Moço, eu posso guardar minhas coisas aqui? Eu volto logo.
-Pode ir, eu
guardo aqui.
-Obrigada- corre
para pegar um ônibus com as poucas moedas que lhe restam...
XXXXX
Na basílica,
Otaviano e o padre estão esperando pela chegada de Ana Maria, mas o rapaz não
suporta mais tanta ansiedade.
-O que houve,
hein? Por que ela não chega?
-É normal a
noiva se atrasar no dia do casamento, meu filho. Fique calmo.
-Calmo...
Calmo como? Tudo bem que as noivas se atrasam, mas no meu casamento? Tanto que
estou esperando por isso! Vem cá, eu quero um copo d’água, onde tem, hein?
-Na
sacristia, logo à esquerda. Eu pego pra você...
-Não. Deixa
que eu pego.
-Você não
pode sair daqui. Você é o noivo.
-Já esperei
tempo demais, padre. A Ana Maria pode esperar também. Só tenho certeza de uma
coisa: dessa basílica eu só saio casado. Com licença- passa, irritado.
Ao chegar à sacristia,
encontra um bebedouro e toma um gole d’água.

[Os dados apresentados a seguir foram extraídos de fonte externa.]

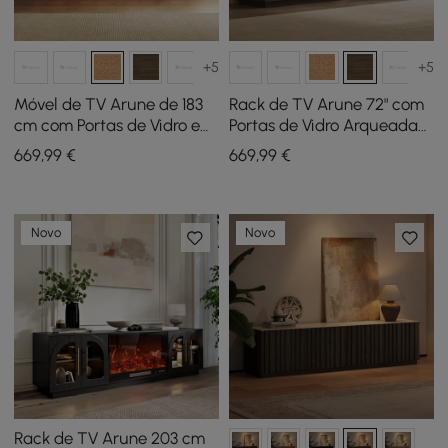
+5
+5
Móvel de TV Arune de 183
Rack de TV Arune 72" com
cm com Portas de Vidro em
Portas de Vidro Arqueadas
Arco, Arrumação e LED
Marrom Fumê,
669
,99
€
669
,99
€
Armazenamento e LED
Novo
Novo
Rack de TV Arune 203 cm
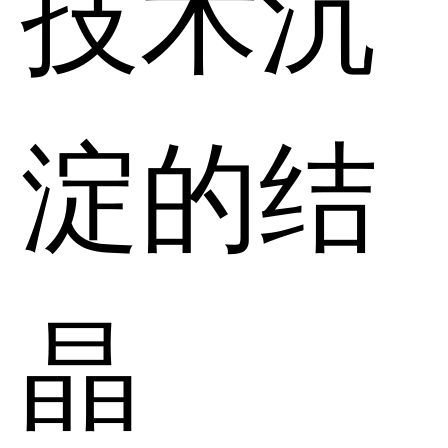
技术沉
淀的结
晶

Dá de cara com Rosane.
-O que você
está fazendo aqui? Vai embora, Rosane.
-O padre me
deixou entrar. Eu disse que precisava de um momento pra me reconciliar com Deus.
Mesmo tendo mentido, vai ver eu preciso disso mesmo, não é?
-Você está
louca? Quer me prejudicar, quer? Só que você não vai conseguir! Nunca!
XXXXX
Geraldo traz
Ana Maria e Sônia no carro. A empregada desce e elogia sua protegida.
-Você está
linda, minha filha.
-Eu queria
tanto que meu pai estivesse aqui, Sônia...
-Não vamos
mais atrasar, já não chega esse trânsito que a gente enfrentou?- aconselha
Geraldo.
-Certo,
Geraldo. Eu vou lá para o altar e você vem comigo- avisa Sônia. Ana Maria fica
na porta da igreja, vendo seus empregados correndo até o altar. Os convidados
se levantam assim que percebem a presença da noiva. Ela estranha que a Marcha Nupcial
não toca, mas dá alguns passos.
Sônia e
Geraldo percebem que o noivo não está presente e Ana Maria grita:
-Onde é que
está o Otaviano?- tendo como resposta a expressão de dúvida dos presentes.